Indian media and Modi government seem to be openly threatening to withdraw the cases filed against India regarding Indus Water Treaty in the International Court of Hague. If these cases are not withdrawn immediately, then India will continue to behave with the Indus Water Treaty that it has been doing so far with UN resolutions regarding occupied Kashmir.  In the Indian media, a section is demanding vigorously that the Modi government should immediately withdraw the Indus Treaty and treat it the same as what it did with Article 370. Some analysts and anchors are so emotionally opposed to the Indus Treaty ‘as if this is the reason for India’s poverty and backwardness. India has termed Pakistan’s request for international mediation as a deviation from the Indus Treaty, saying that now India will not allow a drop of Chenab and Jhelum to come to Pakistan and will stop the water of the Indus River. We have complete silence in response to these threats made by India and the continued reporting of Indian media on the treaty.

This is the most important issue of national nature which should not be taken flippantly. We should not forget that Narendra Modi has been making such announcements in his meetings that he will stop a drop of rivers coming to Pakistan. Some classes see these adventurers as a tactic to ram their voters and to collect extremist voters, but the matter cannot be ignored by the seriousness of the matter and Modi’s track record.

If talk about the Indus Treaty, about 63 years ago, the efforts of Pakistani President Ayub Khan and Indian Prime Minister Jawaharlal Nehru reached a unanimous agreement between the two countries regarding rivers’ water. According to the agreement, 80% of the western rivers of Jhelum, Sindh, and Chenab were found to be the right of Pakistan, and India recognized it formally. According to the agreement, India was given the right to use 20% of the Indus River water and three eastern rivers’ Ravi, Beas and Sutlej water. India has the right to generate electricity from the flowing water of the rivers in Pakistan, but it does not have the right to store water or reduce its flow. The World Bank is a global guarantee in this agreement, but now India has tried to unilaterally change the rules and regulations of the deal.
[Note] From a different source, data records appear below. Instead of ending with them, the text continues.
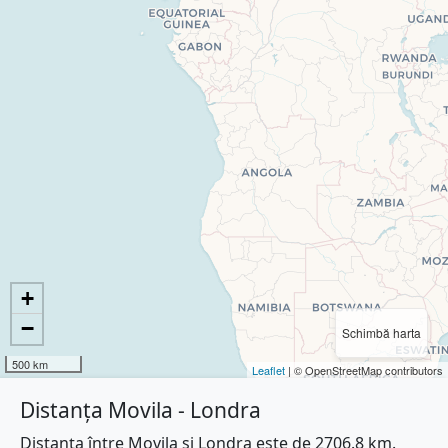
+
−
Schimbă harta
500 km
Leaflet
| © OpenStreetMap contributors
Distanța Movila - Londra
Distanța între Movila și Londra este de 2706.8 km.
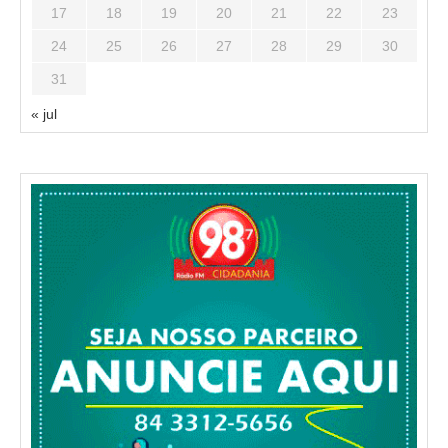
17
18
19
20
21
22
23
24
25
26
27
28
29
30
31
« jul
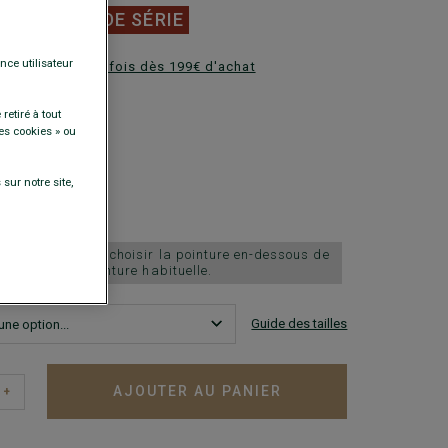
0 €
FINS DE SÉRIE
nce utilisateur
ez en plusieurs fois dès 199€ d'achat
DISPONIBLES
retiré à tout
es cookies » ou
sur notre site,
chausse grand, choisir la pointure en-dessous de
votre pointure habituelle.
Guide des tailles
AJOUTER AU PANIER
+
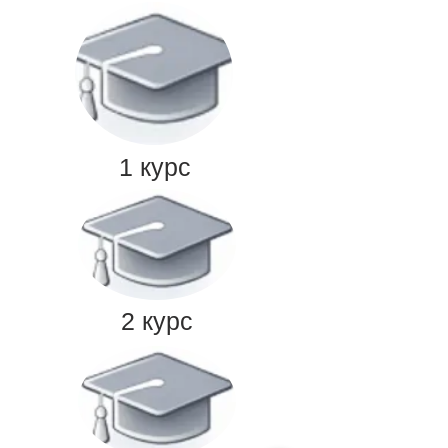
1 курс
2 курс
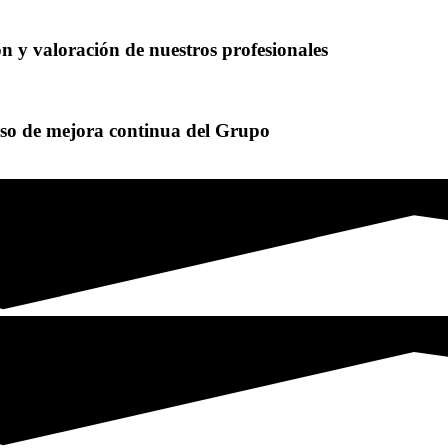
ón y valoración de nuestros profesionales
eso de mejora continua del Grupo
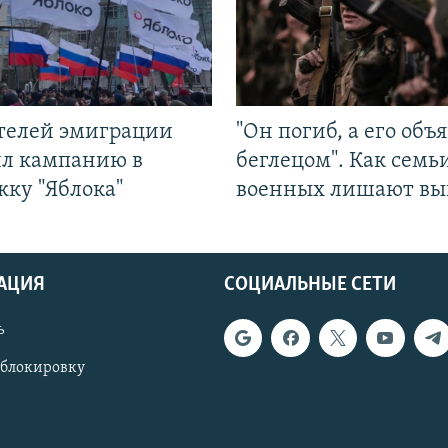
ятелей эмиграции
"Он погиб, а его объ
ил кампанию в
беглецом". Как семь
жку "Яблока"
военных лишают вы
АЦИЯ
СОЦИАЛЬНЫЕ СЕТИ
ь
 блокировку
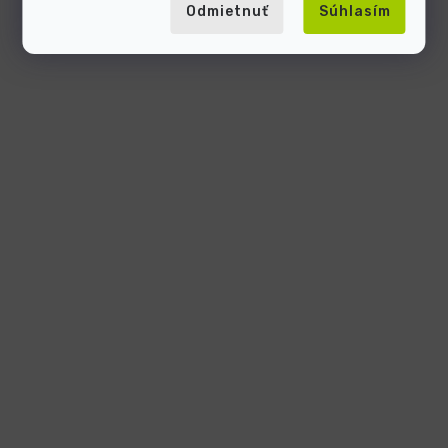
Odmietnuť
Súhlasím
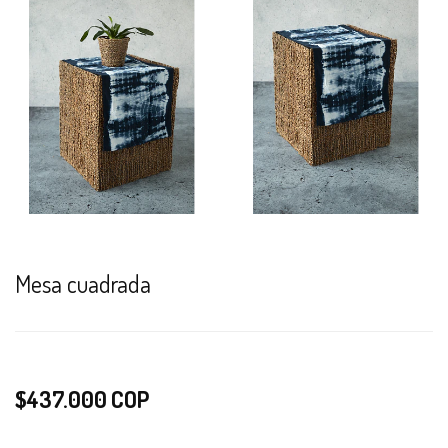
Mesa cuadrada
$437.000 COP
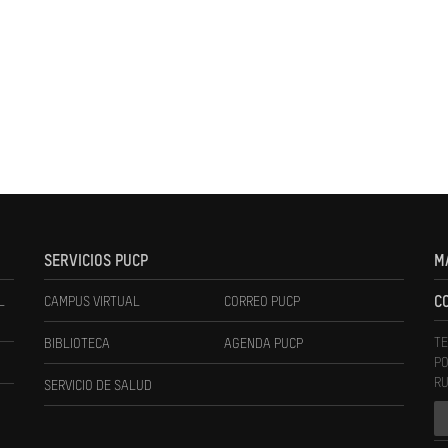
SERVICIOS PUCP
M
L
CAMPUS VIRTUAL
CORREO PUCP
C
TE
BIBLIOTECA
AGENDA PUCP
PO
RU
SERVICIO DE SALUD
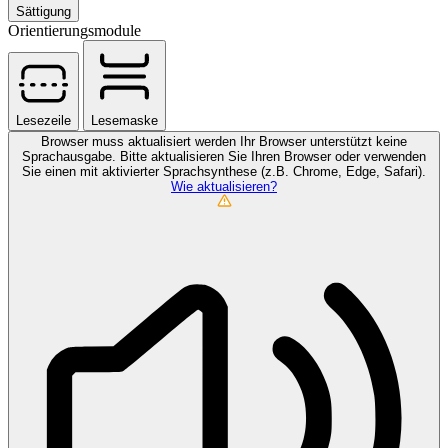
Sättigung
Orientierungsmodule
Lesezeile
Lesemaske
Browser muss aktualisiert werden
Ihr Browser unterstützt keine
Sprachausgabe. Bitte aktualisieren Sie Ihren Browser oder verwenden
Sie einen mit aktivierter Sprachsynthese (z.B. Chrome, Edge, Safari).
Wie aktualisieren?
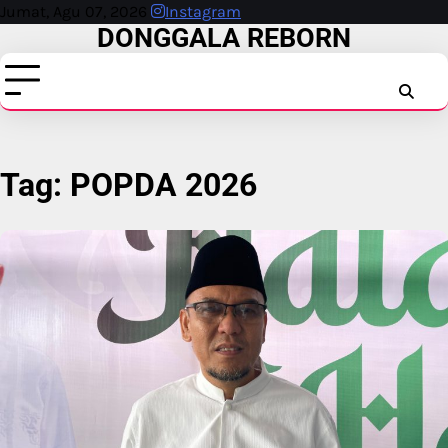
Skip
Jumat, Agu 07, 2026
Instagram
DONGGALA REBORN
to
content
INSTAG
FAC
T
Tag:
POPDA 2026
India issued a notice to Pakistan that the two countries should review the deal and amend it.

At present, there is a dispute between Pakistan and India regarding the Kishan Ganga and Ratle Dam, and Pakistan has filed a case against India in Hague’s International Court and requested the court to give its decision on the differences between the two countries. Both India’s hydroelectric projects are being made on the rivers of Jhelum and Chenab.

Pakistan fears that India will not only stop the water through these dams but will also try to flood Pakistan suddenly by opening the dams. On the controversial design of India’s water projects, Pakistan approached the World Bank’s mediation court in August 2016, on which the World Bank began the process of judicial formation in March 2022. The 330 MW Kishan Ganga project is calling India’s strategic project overly excessive. The only purpose of this project is to close the Neelam Jhelum Hydro project of one thousand megawatts in Pakistan. Pakistan had earlier raised this objection with India, but the Indus Water Treaty Commission could not make any decision in this regard. That is why it is now requested for neutral mediation. Although a request was made in this regard in 2015, it was then that the request was withdrawn the next year. Now, on the insistence of Pakistan, the World Bank has begun a neutral expert and mediation process simultaneously. It should be noted that almost all the problems in this agreement have arisen due to the construction of new dams by India. India was allowed to construct the Baglihar Dam in 2008, rejecting Pakistan’s objections. South Africa’s John Briscoe, who served for 35 years in Bangladesh, India, and Brazil as a World Bank’s water expert, wrote books and articles on the aquatic economy of India and Pakistan in 2006 and 2007. John said that India has been conducting water attacks on Pakistan for the past several years and Pakistan’s food fronts are being destroyed, but Pakistan is still not taking it seriously. The United Nations warned that “in the near future, war on water in Pakistan and India can break at any time”.

In the Indus Treaty, India was given only the authority over the Pakistani rivers to the extent that it could create a hydropower project on them. Neither can India reduce the amount of water, nor can be changed. The Modi government has now begun to deny the deal. On the issue of the Baglihar Dam, Pakistan objected that water gates could not be installed on the dam, but India made an excuse for Silt. John Briscoe had said that after living in New Delhi for five years, he could say with full confidence that India is always waiting for an opportunity to harm Pakistan.

Although there is room for termination or withdrawal of global agreements under the Vienna Convention, this aspect will not be applied to the Indus Treaty because even if somehow this agreement is broken, there are international conventions, regulations, and norms that protect the water interests of the riverine countries.